L’année 2025 a été marquée par une forte crispation politique. Elle a consolidé un exécutif déjà très puissant, notamment avec l’adoption d’amendements constitutionnels renforçant les prérogatives présidentielles. L’arrestation puis la condamnation de figures majeures de l’opposition, dont Succès Masra, ont affaibli le pluralisme politique. Face à cela, une partie de l’opposition a suspendu sa participation à la vie politique, accentuant un climat de défiance et de polarisation.
Sur le plan économique, 2025 a été une année contrastée. Le Tchad a obtenu un appui financier important du FMI, visant à stabiliser les équilibres macroéconomiques et à soutenir les réformes structurelles. Le gouvernement a également cherché à renforcer son attractivité à travers le programme Tchad Connexion 2030, destiné à mobiliser des investissements étrangers.
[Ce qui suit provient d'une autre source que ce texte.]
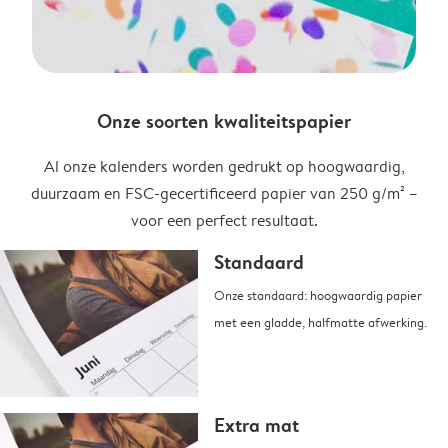
Onze soorten kwaliteitspapier
Al onze kalenders worden gedrukt op hoogwaardig,
duurzaam en FSC-gecertificeerd papier van 250 g/m² –
voor een perfect resultaat.
Standaard
Onze standaard: hoogwaardig papier
met een gladde, halfmatte afwerking.
Extra mat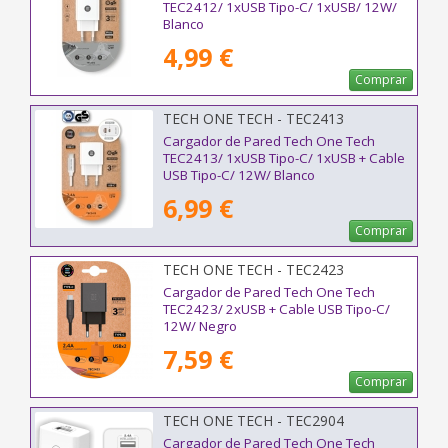
TEC2412/ 1xUSB Tipo-C/ 1xUSB/ 12W/
Blanco
4,99 €
Comprar
TECH ONE TECH - TEC2413
Cargador de Pared Tech One Tech
TEC2413/ 1xUSB Tipo-C/ 1xUSB + Cable
USB Tipo-C/ 12W/ Blanco
6,99 €
Comprar
TECH ONE TECH - TEC2423
Cargador de Pared Tech One Tech
TEC2423/ 2xUSB + Cable USB Tipo-C/
12W/ Negro
7,59 €
Comprar
TECH ONE TECH - TEC2904
Cargador de Pared Tech One Tech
Cependant, ces avancées restent peu perceptibles pour la population. La cherté de la vie, le chômage des jeunes et la fragilité du tissu productif continuent d’alimenter les frustrations sociales.
La situation sociale demeure très préoccupante. Le pays a subi une pression humanitaire exceptionnelle, notamment avec l’afflux massif de réfugiés soudanais. Les services sociaux de base – santé, éducation, eau – ont été fortement sollicités.
À cela se sont ajoutées des crises sanitaires, comme des épidémies de choléra, ainsi que des inondations dévastatrices, qui ont accentué la vulnérabilité des populations rurales et urbaines défavorisées.
Malgré les tensions politiques et sociales, la culture est restée un espace de résilience et d’expression. L’année 2025 a été marquée par la tenue du Festival du Film Euro-Tchadien, qui a mis en valeur le cinéma local et favorisé les échanges culturels internationaux.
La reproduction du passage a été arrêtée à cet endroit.